# [Task prompt]
Would you please set down the data again exactly as given, excluding the pictures?

# [Records for this exercise]
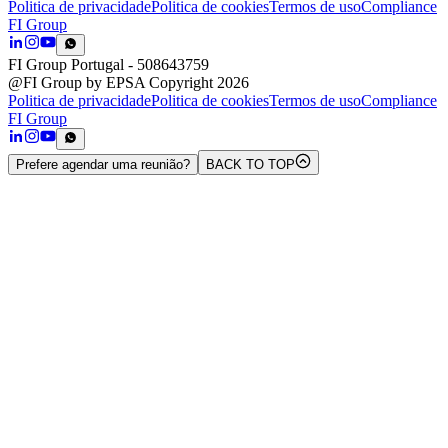
Politica de privacidade
Politica de cookies
Termos de uso
Compliance
FI Group
FI Group Portugal
- 508643759
@FI Group by EPSA Copyright 2026
Politica de privacidade
Politica de cookies
Termos de uso
Compliance
FI Group
Prefere agendar uma reunião?
BACK TO TOP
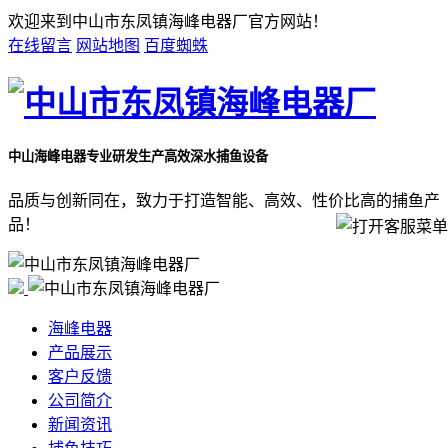
欢迎来到中山市东凤镇海峰电器厂官方网站！
在线留言
网站地图
百度蜘蛛
中山海峰电器
专业研发生产高效深水捕鱼设备
品质与创新同在，致力于打造智能、高效、性价比高的捕鱼产
品！
海峰电器
产品展示
客户反馈
公司简介
新闻资讯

# [Written response]
Politica de privacidade
Politica de cookies
Termos de uso
Compliance
FI Group
FI Group Portugal
- 508643759
@FI Group by EPSA Copyright 2026
Politica de privacidade
Politica de cookies
Termos de uso
Compliance
FI Group
Prefere agendar uma reunião?
BACK TO TOP
欢迎来到中山市东凤镇海峰电器厂官方网站！
在线留言
网站地图
百度蜘蛛
中山海峰电器
专业研发生产高效深水捕鱼设备
品质与创新同在，致力于打造智能、高效、性价比高的捕鱼产
品！
海峰电器
产品展示
客户反馈
公司简介
新闻资讯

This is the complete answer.